Back with their captives three
Taken so gallantly,
     Rode the Twelve Hundred

When can their glory fade?
Oh! The wild charge they made,
     New Zealand wondered
Whether each doughty soul,
Paid for the pigs he stole:
     Noble Twelve Hundred

Jessie McKay

I’ve taken a liberty with the brief. Rather than put up a poem about New Zealand I’ve taken a particular event. Dated verse, it tells its own history.

Parody is rather rare in Kiwiland. So are political poems. Many Pakeha of my vintage claim now that they went through our education system with out knowledge of events at Parihaka. In my case Bill Oliver talked about it in university history honours. But there was no mention of it at school or earlier in university.

After the land wars of the mid 19th century here, calamitous for Maori, the iwi at Parihaka attempted passive disobedience to assist their cause. In 1881 the Government used overwhelming force to arrest the leaders and tried to prevent reporters describing the scene. Dick Scott’s 'Ask That Mountain' is a good account of the event.
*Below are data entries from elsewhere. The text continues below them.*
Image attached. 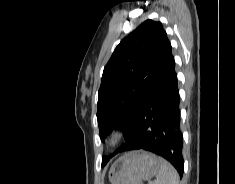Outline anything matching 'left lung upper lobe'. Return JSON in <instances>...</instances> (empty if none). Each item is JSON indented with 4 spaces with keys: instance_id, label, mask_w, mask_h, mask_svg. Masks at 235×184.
Instances as JSON below:
<instances>
[{
    "instance_id": "left-lung-upper-lobe-1",
    "label": "left lung upper lobe",
    "mask_w": 235,
    "mask_h": 184,
    "mask_svg": "<svg viewBox=\"0 0 235 184\" xmlns=\"http://www.w3.org/2000/svg\"><path fill=\"white\" fill-rule=\"evenodd\" d=\"M167 40L160 22L146 20L115 48L104 68L98 92L97 120L101 140L114 127L124 128L125 141L132 135ZM110 157H103L102 166Z\"/></svg>"
}]
</instances>
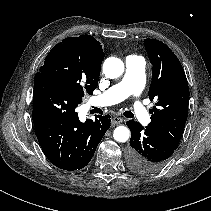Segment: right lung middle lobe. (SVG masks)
I'll list each match as a JSON object with an SVG mask.
<instances>
[{
    "label": "right lung middle lobe",
    "mask_w": 211,
    "mask_h": 211,
    "mask_svg": "<svg viewBox=\"0 0 211 211\" xmlns=\"http://www.w3.org/2000/svg\"><path fill=\"white\" fill-rule=\"evenodd\" d=\"M99 75L66 38L48 53L44 65L35 77H45L61 84L82 98L84 94H93L98 85Z\"/></svg>",
    "instance_id": "obj_1"
}]
</instances>
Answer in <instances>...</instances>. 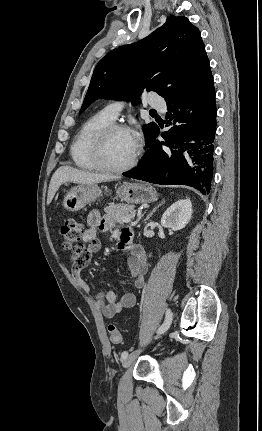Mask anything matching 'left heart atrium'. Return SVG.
<instances>
[{"instance_id":"1","label":"left heart atrium","mask_w":262,"mask_h":431,"mask_svg":"<svg viewBox=\"0 0 262 431\" xmlns=\"http://www.w3.org/2000/svg\"><path fill=\"white\" fill-rule=\"evenodd\" d=\"M130 134H131V137H132L134 145L137 147L138 144H139V135H138V133L135 132V131H132V132H130Z\"/></svg>"}]
</instances>
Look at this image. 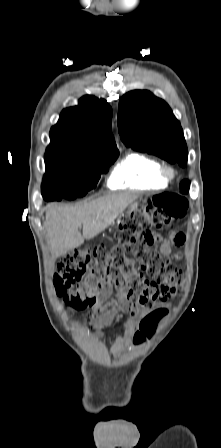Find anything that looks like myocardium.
<instances>
[{
  "mask_svg": "<svg viewBox=\"0 0 221 448\" xmlns=\"http://www.w3.org/2000/svg\"><path fill=\"white\" fill-rule=\"evenodd\" d=\"M176 176L175 168L170 164H165L160 168V177L161 179L168 183L173 180Z\"/></svg>",
  "mask_w": 221,
  "mask_h": 448,
  "instance_id": "obj_1",
  "label": "myocardium"
}]
</instances>
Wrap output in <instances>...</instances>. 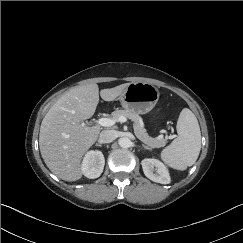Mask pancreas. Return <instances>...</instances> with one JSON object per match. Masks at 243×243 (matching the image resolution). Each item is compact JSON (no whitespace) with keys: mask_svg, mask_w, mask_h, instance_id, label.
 Instances as JSON below:
<instances>
[{"mask_svg":"<svg viewBox=\"0 0 243 243\" xmlns=\"http://www.w3.org/2000/svg\"><path fill=\"white\" fill-rule=\"evenodd\" d=\"M112 118L118 120L121 116L129 118L134 122V132L137 138L147 145L149 148H160L166 144L164 139H158L150 137L144 128V123L142 118L134 112H130L127 110L116 109L112 114Z\"/></svg>","mask_w":243,"mask_h":243,"instance_id":"1","label":"pancreas"}]
</instances>
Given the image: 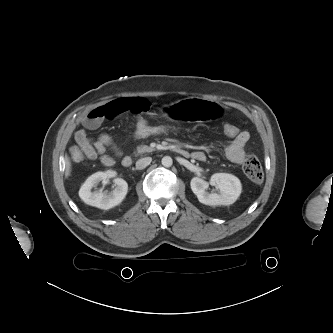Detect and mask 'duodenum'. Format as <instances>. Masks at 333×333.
Listing matches in <instances>:
<instances>
[{
	"instance_id": "obj_1",
	"label": "duodenum",
	"mask_w": 333,
	"mask_h": 333,
	"mask_svg": "<svg viewBox=\"0 0 333 333\" xmlns=\"http://www.w3.org/2000/svg\"><path fill=\"white\" fill-rule=\"evenodd\" d=\"M175 150L177 152H179L180 154H182V155H187V153L184 150L180 149V148H175ZM131 164H132V159L129 156H126V157L123 158L122 165L124 167H130Z\"/></svg>"
}]
</instances>
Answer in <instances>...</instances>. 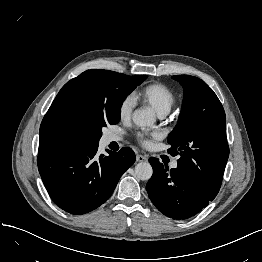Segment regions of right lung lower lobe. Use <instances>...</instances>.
Returning a JSON list of instances; mask_svg holds the SVG:
<instances>
[{
	"mask_svg": "<svg viewBox=\"0 0 262 262\" xmlns=\"http://www.w3.org/2000/svg\"><path fill=\"white\" fill-rule=\"evenodd\" d=\"M98 145L80 141L40 142L38 169L45 188L61 209L71 214L90 212L106 202L122 174L135 162V153L97 155Z\"/></svg>",
	"mask_w": 262,
	"mask_h": 262,
	"instance_id": "98d812e1",
	"label": "right lung lower lobe"
}]
</instances>
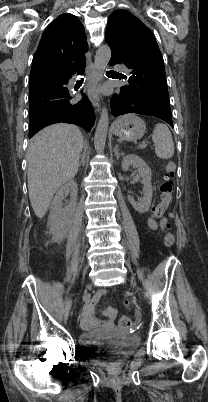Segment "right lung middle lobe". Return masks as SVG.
<instances>
[{
  "label": "right lung middle lobe",
  "instance_id": "right-lung-middle-lobe-1",
  "mask_svg": "<svg viewBox=\"0 0 208 402\" xmlns=\"http://www.w3.org/2000/svg\"><path fill=\"white\" fill-rule=\"evenodd\" d=\"M44 88L37 91H29V114L30 121L35 119L41 112H45L53 104V100H57L49 90ZM51 103V104H50Z\"/></svg>",
  "mask_w": 208,
  "mask_h": 402
}]
</instances>
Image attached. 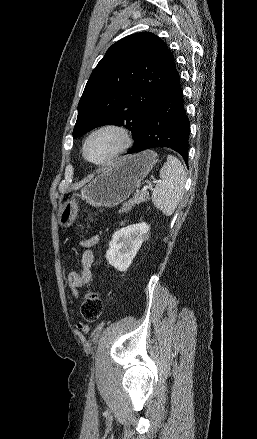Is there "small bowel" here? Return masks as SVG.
Wrapping results in <instances>:
<instances>
[{
	"mask_svg": "<svg viewBox=\"0 0 257 439\" xmlns=\"http://www.w3.org/2000/svg\"><path fill=\"white\" fill-rule=\"evenodd\" d=\"M98 241V237L94 236L88 239L81 240L79 242L80 246L85 248L82 257H81V266L82 270L80 272L81 276V284L78 287H70L71 292L74 297H78V289L83 285L89 284L92 280V271L91 267L94 261V255L92 250L90 249L96 242ZM79 328L83 333H87L89 331V327L87 325L78 324Z\"/></svg>",
	"mask_w": 257,
	"mask_h": 439,
	"instance_id": "c3829d8e",
	"label": "small bowel"
}]
</instances>
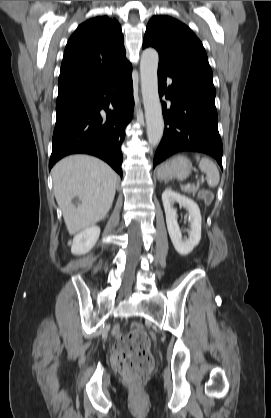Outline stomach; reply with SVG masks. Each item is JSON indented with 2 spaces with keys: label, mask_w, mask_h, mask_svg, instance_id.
I'll list each match as a JSON object with an SVG mask.
<instances>
[{
  "label": "stomach",
  "mask_w": 271,
  "mask_h": 418,
  "mask_svg": "<svg viewBox=\"0 0 271 418\" xmlns=\"http://www.w3.org/2000/svg\"><path fill=\"white\" fill-rule=\"evenodd\" d=\"M192 170L191 161L185 156H176L160 165L157 170L158 179L169 181L173 178L183 180L187 178Z\"/></svg>",
  "instance_id": "stomach-1"
}]
</instances>
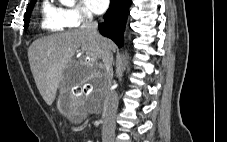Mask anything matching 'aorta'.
Listing matches in <instances>:
<instances>
[{"label":"aorta","mask_w":227,"mask_h":142,"mask_svg":"<svg viewBox=\"0 0 227 142\" xmlns=\"http://www.w3.org/2000/svg\"><path fill=\"white\" fill-rule=\"evenodd\" d=\"M62 2H64L65 4H67V5H74V3H75V0H62Z\"/></svg>","instance_id":"aorta-1"}]
</instances>
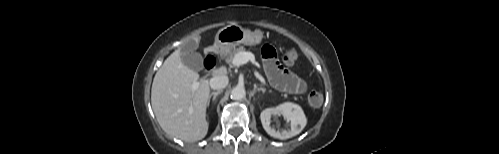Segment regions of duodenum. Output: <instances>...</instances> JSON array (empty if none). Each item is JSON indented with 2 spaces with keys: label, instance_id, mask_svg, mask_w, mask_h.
I'll list each match as a JSON object with an SVG mask.
<instances>
[{
  "label": "duodenum",
  "instance_id": "410a0bca",
  "mask_svg": "<svg viewBox=\"0 0 499 154\" xmlns=\"http://www.w3.org/2000/svg\"><path fill=\"white\" fill-rule=\"evenodd\" d=\"M216 58V52L215 50L213 49H210L208 52H207V56H206V60H205V67L207 70H210L212 69L208 64H207V61L208 59H214L215 60Z\"/></svg>",
  "mask_w": 499,
  "mask_h": 154
}]
</instances>
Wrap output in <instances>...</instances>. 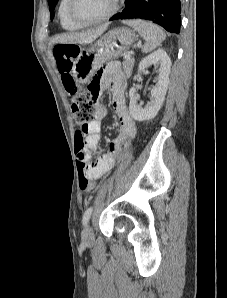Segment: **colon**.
<instances>
[{
  "mask_svg": "<svg viewBox=\"0 0 227 298\" xmlns=\"http://www.w3.org/2000/svg\"><path fill=\"white\" fill-rule=\"evenodd\" d=\"M79 52L80 47L72 43H60L54 47V57L61 73L63 85L72 99L71 111L75 122L80 126L75 135L76 154L80 165L86 167L88 165L84 154L86 130H82V125H89L92 122V118L96 117V110L95 103H90L89 100L91 92H88V89L81 90L71 75L74 61ZM79 185L83 191H92L95 188L94 182L83 169L79 173Z\"/></svg>",
  "mask_w": 227,
  "mask_h": 298,
  "instance_id": "5ec220e1",
  "label": "colon"
}]
</instances>
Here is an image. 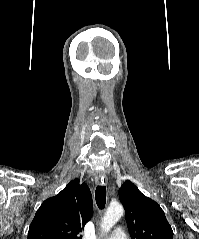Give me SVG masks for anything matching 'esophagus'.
Wrapping results in <instances>:
<instances>
[{
  "instance_id": "34e87169",
  "label": "esophagus",
  "mask_w": 199,
  "mask_h": 239,
  "mask_svg": "<svg viewBox=\"0 0 199 239\" xmlns=\"http://www.w3.org/2000/svg\"><path fill=\"white\" fill-rule=\"evenodd\" d=\"M100 184L105 185L107 183V177L106 175H100L98 178Z\"/></svg>"
}]
</instances>
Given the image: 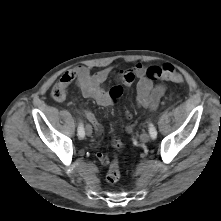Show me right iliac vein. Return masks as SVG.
Segmentation results:
<instances>
[{"label": "right iliac vein", "instance_id": "obj_1", "mask_svg": "<svg viewBox=\"0 0 221 221\" xmlns=\"http://www.w3.org/2000/svg\"><path fill=\"white\" fill-rule=\"evenodd\" d=\"M85 131H86V134L90 136L92 134V127L90 125H86Z\"/></svg>", "mask_w": 221, "mask_h": 221}]
</instances>
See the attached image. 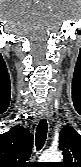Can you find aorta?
Here are the masks:
<instances>
[{
  "mask_svg": "<svg viewBox=\"0 0 81 167\" xmlns=\"http://www.w3.org/2000/svg\"><path fill=\"white\" fill-rule=\"evenodd\" d=\"M62 158L61 152L48 150L41 155L40 162H60Z\"/></svg>",
  "mask_w": 81,
  "mask_h": 167,
  "instance_id": "1",
  "label": "aorta"
}]
</instances>
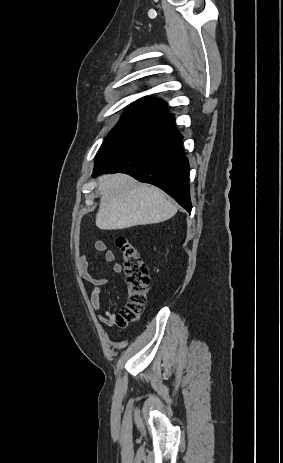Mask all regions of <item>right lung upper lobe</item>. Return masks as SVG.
<instances>
[{
	"instance_id": "right-lung-upper-lobe-1",
	"label": "right lung upper lobe",
	"mask_w": 283,
	"mask_h": 463,
	"mask_svg": "<svg viewBox=\"0 0 283 463\" xmlns=\"http://www.w3.org/2000/svg\"><path fill=\"white\" fill-rule=\"evenodd\" d=\"M137 102L138 103L135 104H139L147 108L159 111L162 115L167 114L166 104L159 99L144 97L142 99L137 100Z\"/></svg>"
}]
</instances>
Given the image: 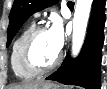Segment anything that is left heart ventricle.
Masks as SVG:
<instances>
[{
	"instance_id": "b2bd125f",
	"label": "left heart ventricle",
	"mask_w": 107,
	"mask_h": 89,
	"mask_svg": "<svg viewBox=\"0 0 107 89\" xmlns=\"http://www.w3.org/2000/svg\"><path fill=\"white\" fill-rule=\"evenodd\" d=\"M49 32L42 33L36 40L33 48V59L40 65H50L58 56Z\"/></svg>"
}]
</instances>
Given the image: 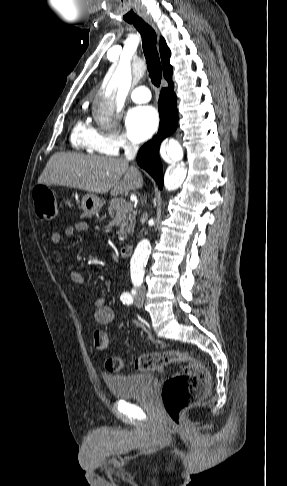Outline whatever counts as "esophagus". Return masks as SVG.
Listing matches in <instances>:
<instances>
[{
  "instance_id": "1",
  "label": "esophagus",
  "mask_w": 287,
  "mask_h": 486,
  "mask_svg": "<svg viewBox=\"0 0 287 486\" xmlns=\"http://www.w3.org/2000/svg\"><path fill=\"white\" fill-rule=\"evenodd\" d=\"M145 21L158 33L157 26L150 18L145 17Z\"/></svg>"
}]
</instances>
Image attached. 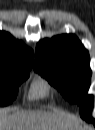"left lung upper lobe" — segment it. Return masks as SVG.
<instances>
[{
	"label": "left lung upper lobe",
	"instance_id": "5c2ea615",
	"mask_svg": "<svg viewBox=\"0 0 95 130\" xmlns=\"http://www.w3.org/2000/svg\"><path fill=\"white\" fill-rule=\"evenodd\" d=\"M88 51L74 35H61L41 41L36 47L34 69L55 85L71 103L80 106V115L95 124L91 117L93 96L86 95L91 70Z\"/></svg>",
	"mask_w": 95,
	"mask_h": 130
}]
</instances>
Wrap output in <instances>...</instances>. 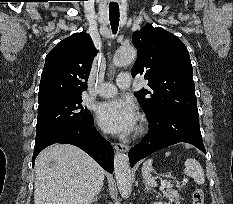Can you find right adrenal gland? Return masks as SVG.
I'll return each instance as SVG.
<instances>
[{"instance_id":"2a0ac1e0","label":"right adrenal gland","mask_w":233,"mask_h":204,"mask_svg":"<svg viewBox=\"0 0 233 204\" xmlns=\"http://www.w3.org/2000/svg\"><path fill=\"white\" fill-rule=\"evenodd\" d=\"M99 193H100V191L95 195V197L93 198L91 204L97 202Z\"/></svg>"}]
</instances>
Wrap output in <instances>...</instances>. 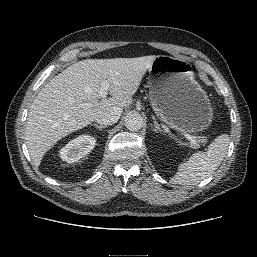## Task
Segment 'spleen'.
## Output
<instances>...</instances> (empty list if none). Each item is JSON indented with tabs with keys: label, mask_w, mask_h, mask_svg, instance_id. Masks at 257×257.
<instances>
[{
	"label": "spleen",
	"mask_w": 257,
	"mask_h": 257,
	"mask_svg": "<svg viewBox=\"0 0 257 257\" xmlns=\"http://www.w3.org/2000/svg\"><path fill=\"white\" fill-rule=\"evenodd\" d=\"M228 134H222L208 146L206 152H197L189 160L178 166V171L170 180L173 184L191 185L210 176L222 163L229 146Z\"/></svg>",
	"instance_id": "spleen-1"
}]
</instances>
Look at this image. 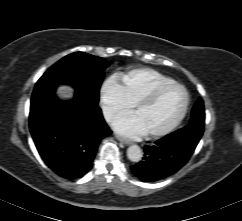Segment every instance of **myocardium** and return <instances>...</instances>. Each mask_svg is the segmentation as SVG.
Listing matches in <instances>:
<instances>
[{"label":"myocardium","mask_w":242,"mask_h":221,"mask_svg":"<svg viewBox=\"0 0 242 221\" xmlns=\"http://www.w3.org/2000/svg\"><path fill=\"white\" fill-rule=\"evenodd\" d=\"M170 86H176L183 91V94H184L183 107H182L179 115L177 116V118L166 128L159 130V131L146 133V136L150 139H157V138L166 136V135L170 134L171 132H173L180 125V123L185 118L188 108H189V103H190L189 93H188L187 89L181 83L171 80V81L157 84L156 86L151 88L144 96H142L134 104L133 110L135 112L137 109L150 104L162 90H164L165 88L170 87Z\"/></svg>","instance_id":"myocardium-1"}]
</instances>
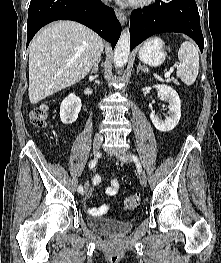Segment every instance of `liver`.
I'll list each match as a JSON object with an SVG mask.
<instances>
[{
    "label": "liver",
    "mask_w": 221,
    "mask_h": 263,
    "mask_svg": "<svg viewBox=\"0 0 221 263\" xmlns=\"http://www.w3.org/2000/svg\"><path fill=\"white\" fill-rule=\"evenodd\" d=\"M100 40L74 21H58L42 29L29 46L30 103L36 104L86 77L103 51Z\"/></svg>",
    "instance_id": "1"
}]
</instances>
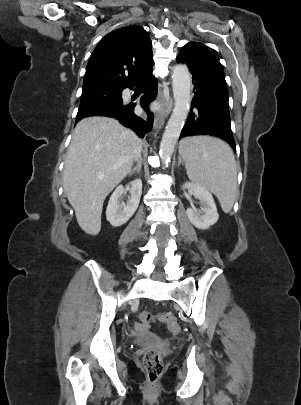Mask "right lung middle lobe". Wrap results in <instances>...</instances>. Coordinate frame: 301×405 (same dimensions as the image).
<instances>
[{"label":"right lung middle lobe","instance_id":"right-lung-middle-lobe-1","mask_svg":"<svg viewBox=\"0 0 301 405\" xmlns=\"http://www.w3.org/2000/svg\"><path fill=\"white\" fill-rule=\"evenodd\" d=\"M121 90L113 88L84 89L78 112H85L96 107L123 103Z\"/></svg>","mask_w":301,"mask_h":405}]
</instances>
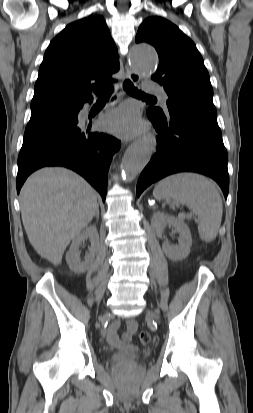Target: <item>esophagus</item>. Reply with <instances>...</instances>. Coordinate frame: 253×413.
I'll use <instances>...</instances> for the list:
<instances>
[{"instance_id":"1","label":"esophagus","mask_w":253,"mask_h":413,"mask_svg":"<svg viewBox=\"0 0 253 413\" xmlns=\"http://www.w3.org/2000/svg\"><path fill=\"white\" fill-rule=\"evenodd\" d=\"M127 74L128 77L130 78V80L134 83H139L140 82V75L138 73H136L135 71L127 68ZM149 137L153 138L152 135H150Z\"/></svg>"}]
</instances>
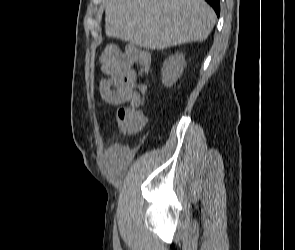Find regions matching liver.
I'll use <instances>...</instances> for the list:
<instances>
[{
    "instance_id": "obj_1",
    "label": "liver",
    "mask_w": 295,
    "mask_h": 250,
    "mask_svg": "<svg viewBox=\"0 0 295 250\" xmlns=\"http://www.w3.org/2000/svg\"><path fill=\"white\" fill-rule=\"evenodd\" d=\"M216 22L204 0H105V32L148 49L203 42Z\"/></svg>"
}]
</instances>
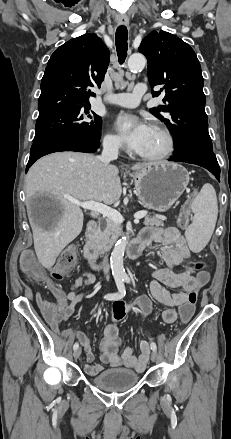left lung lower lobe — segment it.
<instances>
[{
    "mask_svg": "<svg viewBox=\"0 0 231 439\" xmlns=\"http://www.w3.org/2000/svg\"><path fill=\"white\" fill-rule=\"evenodd\" d=\"M169 160L199 165L209 170L217 180L220 179V167L212 149L197 146L188 147L179 152H175Z\"/></svg>",
    "mask_w": 231,
    "mask_h": 439,
    "instance_id": "0a47b994",
    "label": "left lung lower lobe"
}]
</instances>
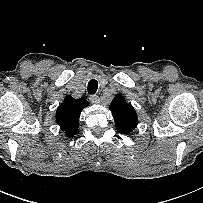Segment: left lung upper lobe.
I'll return each mask as SVG.
<instances>
[{"instance_id":"5c2ea615","label":"left lung upper lobe","mask_w":203,"mask_h":203,"mask_svg":"<svg viewBox=\"0 0 203 203\" xmlns=\"http://www.w3.org/2000/svg\"><path fill=\"white\" fill-rule=\"evenodd\" d=\"M115 126L121 134L131 133L138 124L137 114L131 104L121 94L115 96L110 105Z\"/></svg>"}]
</instances>
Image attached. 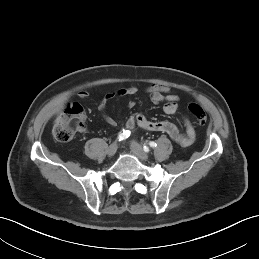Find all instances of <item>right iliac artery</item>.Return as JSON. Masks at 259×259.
I'll list each match as a JSON object with an SVG mask.
<instances>
[{
	"mask_svg": "<svg viewBox=\"0 0 259 259\" xmlns=\"http://www.w3.org/2000/svg\"><path fill=\"white\" fill-rule=\"evenodd\" d=\"M129 136H130V131H128V130H122V131L119 133L117 139H118L119 141H122V140H125L126 138H128Z\"/></svg>",
	"mask_w": 259,
	"mask_h": 259,
	"instance_id": "1",
	"label": "right iliac artery"
}]
</instances>
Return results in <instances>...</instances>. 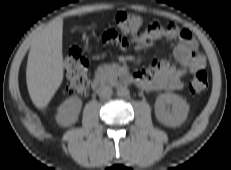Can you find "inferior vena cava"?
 <instances>
[{"mask_svg": "<svg viewBox=\"0 0 231 170\" xmlns=\"http://www.w3.org/2000/svg\"><path fill=\"white\" fill-rule=\"evenodd\" d=\"M112 95V88L109 86H104L99 91L100 98L106 99Z\"/></svg>", "mask_w": 231, "mask_h": 170, "instance_id": "1", "label": "inferior vena cava"}]
</instances>
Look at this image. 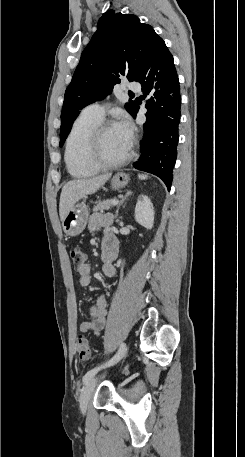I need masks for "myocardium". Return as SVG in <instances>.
Segmentation results:
<instances>
[{
	"label": "myocardium",
	"mask_w": 245,
	"mask_h": 457,
	"mask_svg": "<svg viewBox=\"0 0 245 457\" xmlns=\"http://www.w3.org/2000/svg\"><path fill=\"white\" fill-rule=\"evenodd\" d=\"M112 127L113 125L111 123L99 122L97 125L92 127L85 136L80 159L85 166L94 171L116 167L127 162L132 156V144H130L128 150L119 158L95 161L91 157V148L93 143L99 141L103 133Z\"/></svg>",
	"instance_id": "1"
}]
</instances>
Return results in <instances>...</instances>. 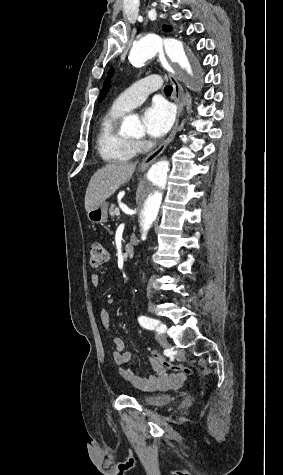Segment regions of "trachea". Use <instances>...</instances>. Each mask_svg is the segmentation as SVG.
Returning a JSON list of instances; mask_svg holds the SVG:
<instances>
[{
	"label": "trachea",
	"mask_w": 283,
	"mask_h": 475,
	"mask_svg": "<svg viewBox=\"0 0 283 475\" xmlns=\"http://www.w3.org/2000/svg\"><path fill=\"white\" fill-rule=\"evenodd\" d=\"M164 92H165L166 94L172 93V86H171V85H167V86L164 88Z\"/></svg>",
	"instance_id": "3493384b"
}]
</instances>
Well-known activist - women’s rights, Scottish and Irish nationalism, prohibition – and supporter of the underdog, McKay used Tennyson’s Charge of the Light Brigade as a model to poke the borax. It’s a good example of the power of the pen, mockery and laughter used to deflate pomposity and grandiose behaviour. It also reveals contemporary difference of opinion over the seizure. Indeed, it shows that the late 19th century literary scene is, as well as the political establishment, more complex and diverse than common accepted wisdom allows.

1 comment:

  1. Great choice Harvey - it was a live issue at the time and Jessie McKay's bitter satire (stolen pigs, how glorious) shows not all Pakeha at the time were blind.